Faithful Not Successful

Emotional suffering requires love

I have been ruminating for several weeks on an article about Calvary Hospital in the Bronx, which focuses on palliative end of life care. (That’s a PDF link, and the article starts on page 3.) It celebrates the life work of Dr. Michael Brescia, who is the hospital’s executive medical director and co-founder.

I cannot encourage you strongly enough to read the entire article; I’m only going to scratch the surface here. The interview is a testament to the powerful beauty of death tenderly accompanied by love, to hospice as a vestibule to heaven, to patients as living images of Christ on the cross.

In particular, I have been thinking about his explanation of suffering, the categories of suffering, and how they can be alleviated. How we, as people of both faith and science, can alleviate suffering with more than one tool.
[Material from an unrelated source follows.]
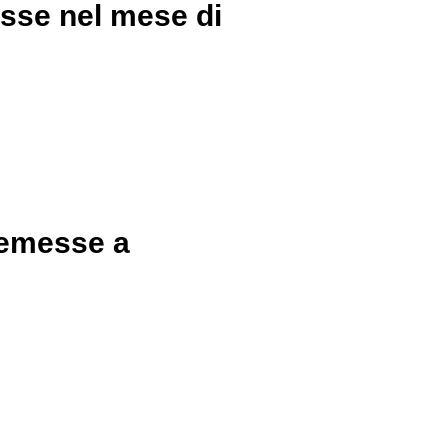
esse nel mese di
, emesse a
As human beings we suffer in three main ways: spiritually, mentally, and emotionally. Spiritual suffering has to do with the person in the bed saying, “Why did you do this to me, God? I don’t want to be here.” There is also fear: “Is there a God? Does He know what’s happening to me? Does He care?” One part of mental suffering is depression. There is wonderful medication that we can use to treat depression. But the main way we suffer is emotionally – the sense of abandonment, the absence of love. Emotional suffering can only be treated by love. [emphasis mine]

– Dr. Michael Brescia

Notice he doesn’t even mention physical suffering here, though his patients (cancer patients in extremely advanced stages of this ravaging disease) are clearly enduring horrific physical suffering too. But he pinpoints the deeper problem, the true problem that leads people to feel like hastening death is a reasonable way out: emotional suffering.

The more I have thought about this, the more I think that emotional suffering is the true epidemic of our times. I can’t think of too many societal or individual problems that don’t have emotional suffering somewhere near the roots. That’s why it’s remarkable that Dr Brescia’s solution is so simple: emotional suffering requires love.
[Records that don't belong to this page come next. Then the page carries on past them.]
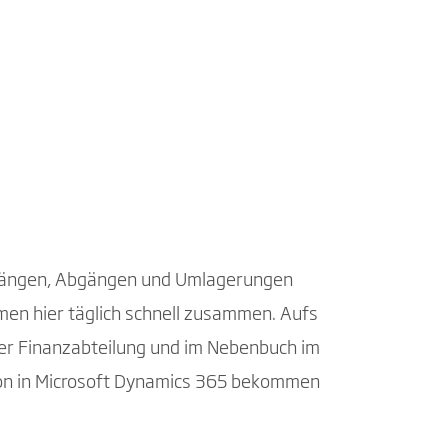
ugängen, Abgängen und Umlagerungen
en hier täglich schnell zusammen. Aufs
er Finanzabteilung und im Nebenbuch im
tion in Microsoft Dynamics 365 bekommen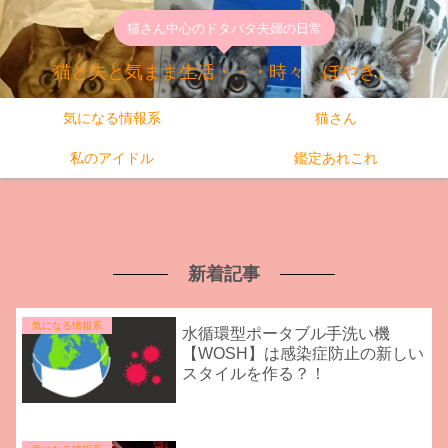
猫さん中心のドタバタ夫婦の日常
猫と夫と気まま生活・・・時々、ぼやき。
気になる情報系
猫さん
私のアイドル
鑑定あれこれ
新着記事
気になる情報系
水循環型ポータブル手洗い機
【WOSH】は感染症防止の新しい
スタイルを作る？！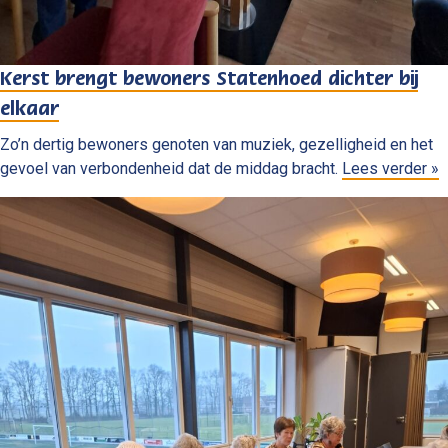
Kerst brengt bewoners Statenhoed dichter bij
elkaar
Zo’n dertig bewoners genoten van muziek, gezelligheid en het
gevoel van verbondenheid dat de middag bracht.
Lees verder »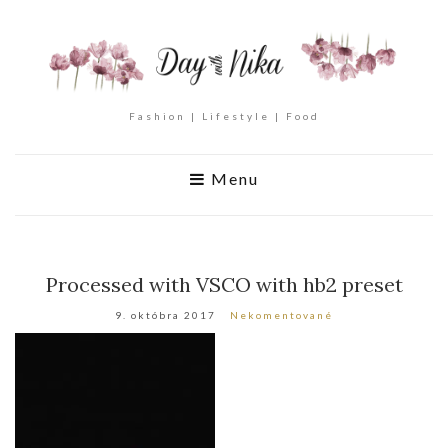
Fashion | Lifestyle | Food
Menu
Processed with VSCO with hb2 preset
9. októbra 2017
Nekomentované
The simplicity and truth of this assertion is backed up by his hospital’s remarkable success. “At Calvary we treat 6,000 patients a year, and no one, after they have been here for 24 hours, asks for assisted suicide.”
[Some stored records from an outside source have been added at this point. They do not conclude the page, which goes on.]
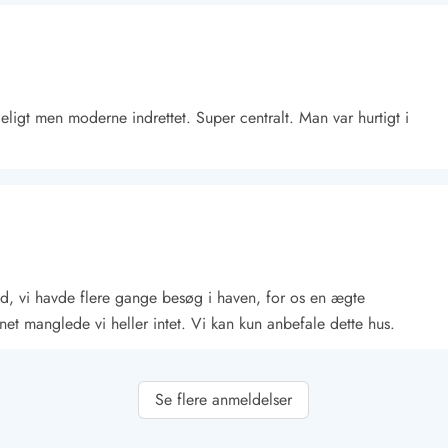
igt men moderne indrettet. Super centralt. Man var hurtigt i
Kontakt Blåvand
Kontakt Vejers
Kontakt Henne
Kontakt Rømø
Kontakt
d, vi havde flere gange besøg i haven, for os en ægte
net manglede vi heller intet. Vi kan kun anbefale dette hus.
Se flere anmeldelser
I’ve been testing it out at home over the intervening weeks. When I view my children’s annoying behaviors as a cry of emotional suffering, I respond differently, more carefully. When my marriage is strained by an argument — when the marriage itself is undergoing emotional suffering — pouring more love into it is a balm that heals.

The remarkable thing, though: When my own steps falter and my temper flares because I am feeling unloved and unsettled, both the receiving AND THE GIVING of love are healing. The beautiful, miraculous, ridiculous thing about love is that its healing power works on everyone it touches, like ripples on a pond spreading in every direction.

A friend stirred up a Facebook discussion on one of my other posts, asking what actions are concretely helpful to take when someone is in deep emotional suffering, so deep that they are in danger of losing their faith entirely. And I answered that question in the context of this article: the only thing that is required is love (my answer was longer and more meandering, but that’s what it boils down to). Love, in such cases, means climbing down into the trenches to accompany that person. Dr. Brescia says it means just a few, very concrete things: “Be present, give information, touch them, hold them, and tell them that they are a gift to you.”

(That is pretty much exactly what happened to our family on pilgrimage. It transformed our emotional suffering into a deep, abiding joy and confidence in God’s mercy.)

What would the world look like if that’s all anyone ever did for a person who was suffering?

Heaven. It would look an awful lot more like heaven.